The following cash deposit requirements will be effective upon publication in the Federal Register of this notice for all shipments of SS Bar entered, or withdrawn from warehouse, for consumption on or after the date of publication as provided by section 751(a)(2) of the Act: (1) The cash deposit rates for the companies subject to this review will be equal to the dumping margin established in the final results of the review; (2) for merchandise exported by producers or exporters not covered in this review but covered in a prior completed segment of the proceeding, the cash deposit rate will continue to be the company-specific rate published in the completed segment for the most recent period; (3) if the exporter is not a firm covered in this review, a prior review, or the original investigation but the producer has been covered in a prior completed segment of this proceeding, then the cash deposit rate will be the rate established in the completed segment for the most recent period for the producer of the merchandise; (4) the cash deposit rate for all other producers or exporters will continue to be 12.45 percent, the all-others rate established in the less-than-fair-value investigation for this proceeding. These cash deposit requirements, when imposed, shall remain in effect until further notice.

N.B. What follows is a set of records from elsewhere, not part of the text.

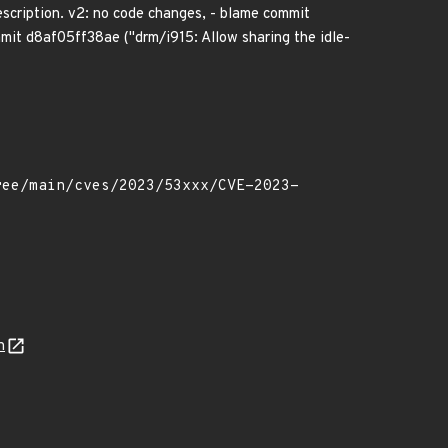
escription. v2: no code changes, - blame commit
mmit d8af05ff38ae ("drm/i915: Allow sharing the idle-
n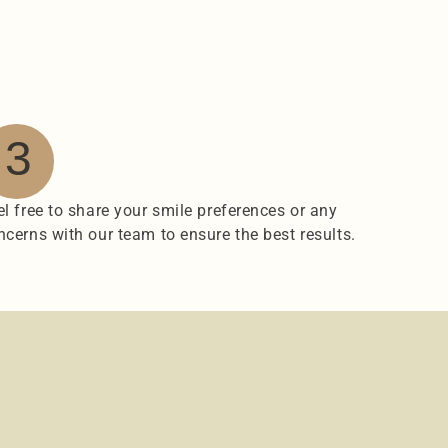
3
el free to share your smile preferences or any 
ncerns with our team to ensure the best results.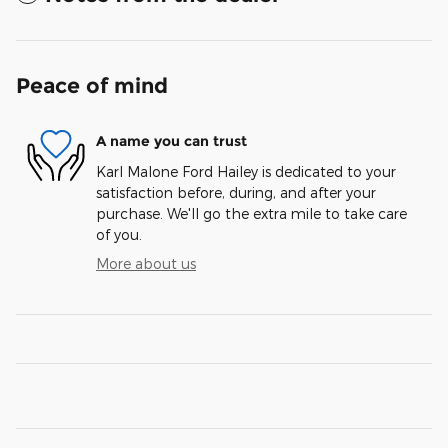
Peace of mind
A name you can trust
Karl Malone Ford Hailey is dedicated to your
satisfaction before, during, and after your
purchase. We'll go the extra mile to take care
of you.
More about us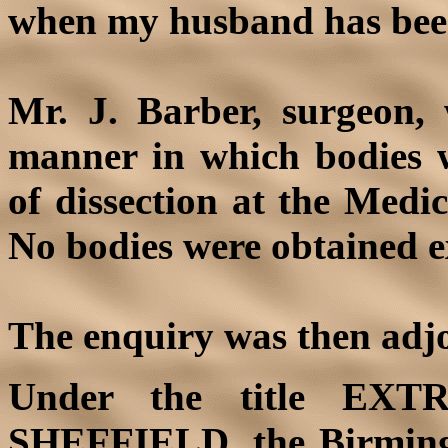
when my husband has bee
Mr. J. Barber, surgeon,
manner in which bodies w
of dissection at the Medi
No bodies were obtained e
The enquiry was then adjo
Under the title
EXT
SHEFFIELD, the
Birmin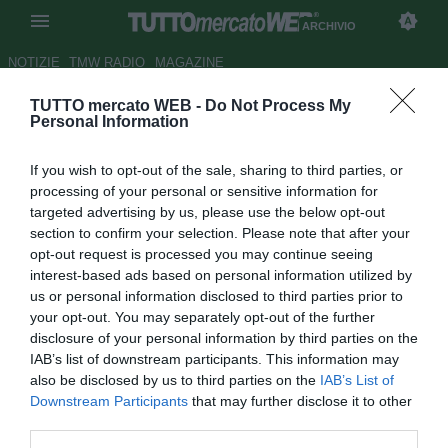
ARCHIVIO
NOTIZIE
TMW RADIO
MAGAZINE
TUTTO mercato WEB -
Do Not Process My
Rivaldo:"Resto al Barca"
Personal Information
Autore Davide Pastore
If you wish to opt-out of the sale, sharing to third parties, or
17.04.2001 18:29
2001
processing of your personal or sensitive information for
vedi letture
targeted advertising by us, please use the below opt-out
section to confirm your selection. Please note that after your
opt-out request is processed you may continue seeing
interest-based ads based on personal information utilized by
us or personal information disclosed to third parties prior to
your opt-out. You may separately opt-out of the further
disclosure of your personal information by third parties on the
IAB’s list of downstream participants. This information may
Il brasiliano stella della formazione catana, ha ribadito che
also be disclosed by us to third parties on the
IAB’s List of
nel suo futuro c'e'solo Barcellona.
Downstream Participants
that may further disclose it to other
"Ringrazio il presidente Gaspart e i tifosi per l'affetto che mi
third parties.
dimostrano, Barcellona sarà la mia squadra per molto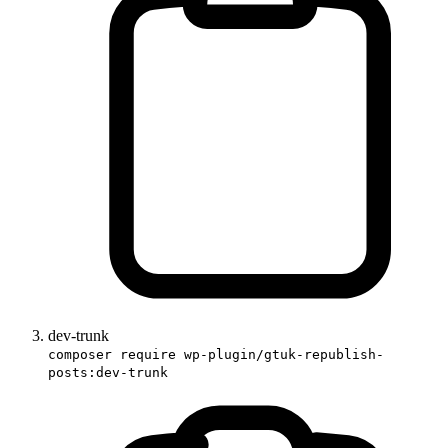
dev-trunk
composer require wp-plugin/gtuk-republish-
posts:dev-trunk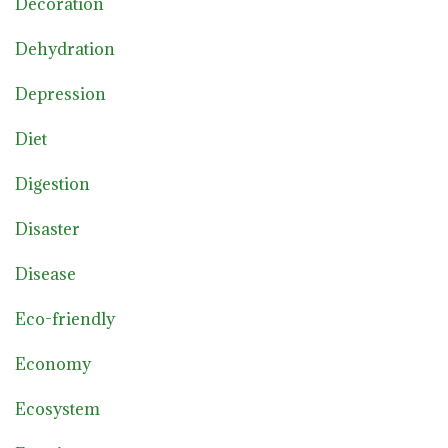
Decoration
Dehydration
Depression
Diet
Digestion
Disaster
Disease
Eco-friendly
Economy
Ecosystem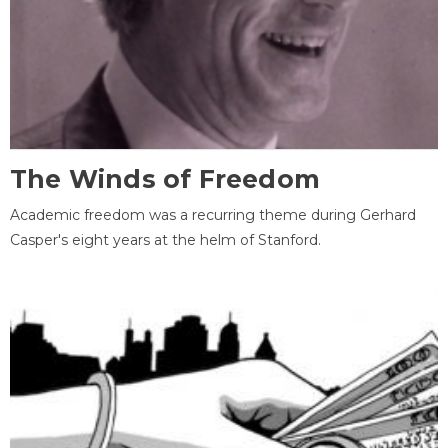
The Winds of Freedom
Academic freedom was a recurring theme during Gerhard
Casper's eight years at the helm of Stanford.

See Notice of Final Determination of Sales at Less Than Fair Value: Stainless Steel Bar from India, 59 FR 66915, 66921 (December 28, 1994).

Notification to Importers

This notice serves as a final reminder to importers of their responsibility under 19 CFR 351.402(f)(2) to file a certificate regarding the reimbursement of antidumping duties prior to liquidation of the relevant entries during this POR. Failure to comply with this requirement could result in Commerce's presumption that reimbursement of the antidumping duties occurred and the subsequent assessment of doubled antidumping duties.

Administrative Protective Order

This notice also serves as a reminder to parties subject to an administrative protective order (APO) of their responsibility concerning the return or destruction of proprietary information disclosed under APO in accordance with 19 CFR 351.305(a)(3), which continues to govern business proprietary information in this segment of proceeding. Timely written notification of the return/destruction of APO materials or conversion to judicial protective order is hereby requested. Failure to comply with the regulations and terms of an APO is a violation which is subject to sanction.

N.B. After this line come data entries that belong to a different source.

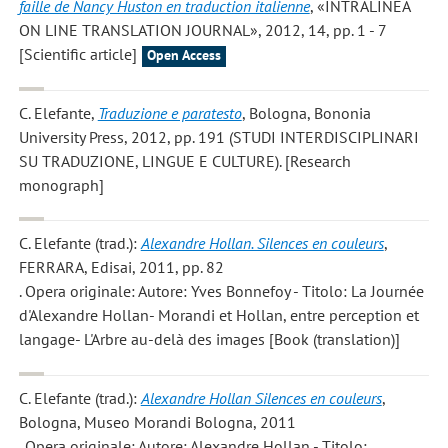
faille de Nancy Huston en traduction italienne
, «INTRALINEA
ON LINE TRANSLATION JOURNAL», 2012, 14, pp. 1 - 7
[Scientific article]
Open Access
C. Elefante
,
Traduzione e paratesto
, Bologna, Bononia
University Press, 2012, pp. 191 (STUDI INTERDISCIPLINARI
SU TRADUZIONE, LINGUE E CULTURE). [Research
monograph]
C. Elefante
(trad.):
Alexandre Hollan. Silences en couleurs
,
FERRARA, Edisai, 2011, pp. 82
. Opera originale: Autore: Yves Bonnefoy - Titolo: La Journée
d'Alexandre Hollan- Morandi et Hollan, entre perception et
langage- L'Arbre au-delà des images [Book (translation)]
C. Elefante
(trad.):
Alexandre Hollan Silences en couleurs
,
Bologna, Museo Morandi Bologna, 2011
. Opera originale: Autore: Alexandre Hollan - Titolo: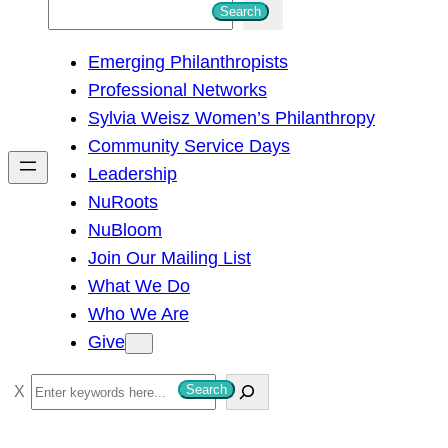
S
Search
e
Emerging Philanthropists
a
Professional Networks
r
Sylvia Weisz Women’s Philanthropy
c
Community Service Days
h
Leadership
NuRoots
NuBloom
Join Our Mailing List
What We Do
Who We Are
Give
S
Search
e
a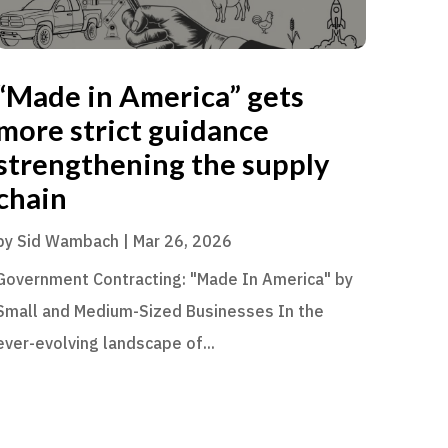
“Made in America” gets
more strict guidance
strengthening the supply
chain
by
Sid Wambach
|
Mar 26, 2026
Government Contracting: "Made In America" by
Small and Medium-Sized Businesses In the
ever-evolving landscape of...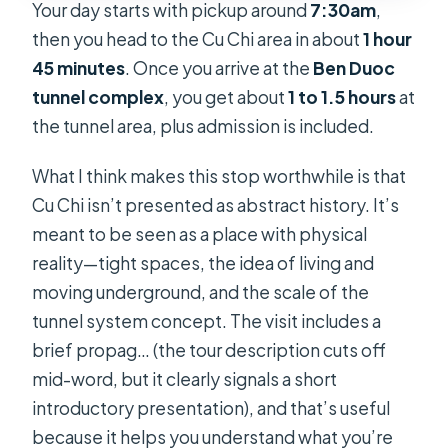
Your day starts with pickup around
7:30am
,
then you head to the Cu Chi area in about
1 hour
45 minutes
. Once you arrive at the
Ben Duoc
tunnel complex
, you get about
1 to 1.5 hours
at
the tunnel area, plus admission is included.
What I think makes this stop worthwhile is that
Cu Chi isn’t presented as abstract history. It’s
meant to be seen as a place with physical
reality—tight spaces, the idea of living and
moving underground, and the scale of the
tunnel system concept. The visit includes a
brief propag… (the tour description cuts off
mid-word, but it clearly signals a short
introductory presentation), and that’s useful
because it helps you understand what you’re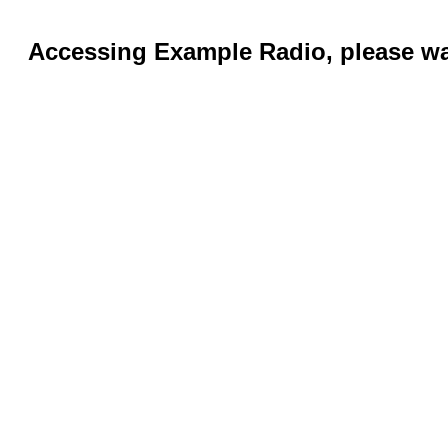
Accessing Example Radio, please wai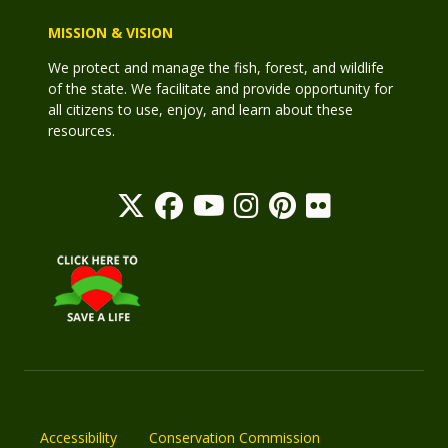
MISSION & VISION
We protect and manage the fish, forest, and wildlife
of the state. We facilitate and provide opportunity for
all citizens to use, enjoy, and learn about these
resources.
Accessibility
Conservation Commission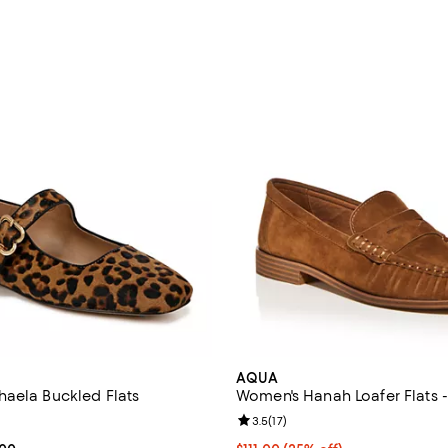
AQUA
aela Buckled Flats
Women's Hanah Loafer Flats -
4.2 out of 5; 171 reviews;
Review rating: 3.5 out of 5; 17 re
3.5
(
17
)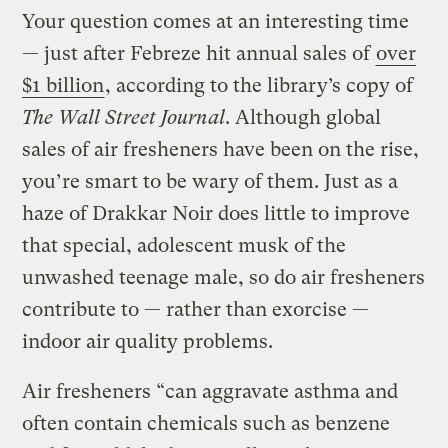
Your question comes at an interesting time
— just after Febreze hit annual sales of
over
$1 billion
, according to the library’s copy of
The Wall Street Journal
. Although global
sales of air fresheners have been on the rise,
you’re smart to be wary of them. Just as a
haze of Drakkar Noir does little to improve
that special, adolescent musk of the
unwashed teenage male, so do air fresheners
contribute to — rather than exorcise —
indoor air quality problems.
Air fresheners “can aggravate asthma and
often contain chemicals such as benzene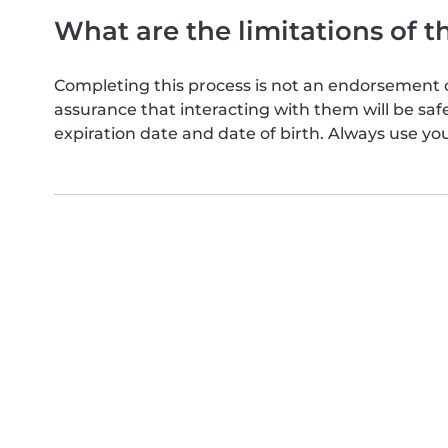
What are the limitations of t
Completing this process is not an endorsement 
assurance that interacting with them will be s
expiration date and date of birth. Always use yo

Notification to Interested Parties

Commerce is issuing and publishing this notice in accordance with sections 751(a)(1) and 777(i)(1) of the Act and 19 CFR 351.221(b)(5).

Dated: August 19, 2021.

Ryan Majerus,

Deputy Assistant Secretary for Policy and Negotiations.

Appendix

Issues and Decision Memorandum

I. Summary

II. List of Issues

III. Background

IV. Scope of the Order

V. Use of Facts Otherwise Available and Adverse Inferences

VI. Analysis of Comments

Comment 1: Whether Commerce Should Continue to Apply Total Adverse Facts Available to the Venus Group

Comment 2: Whether Commerce Should Continue to Apply the Rate Applied to Mukand in the 2010-2011 the Administrative Review as the AFA Rate to the Venus Group

VII. Recommendation

[FR Doc. 2021-18281 Filed 8-24-21; 8:45 am]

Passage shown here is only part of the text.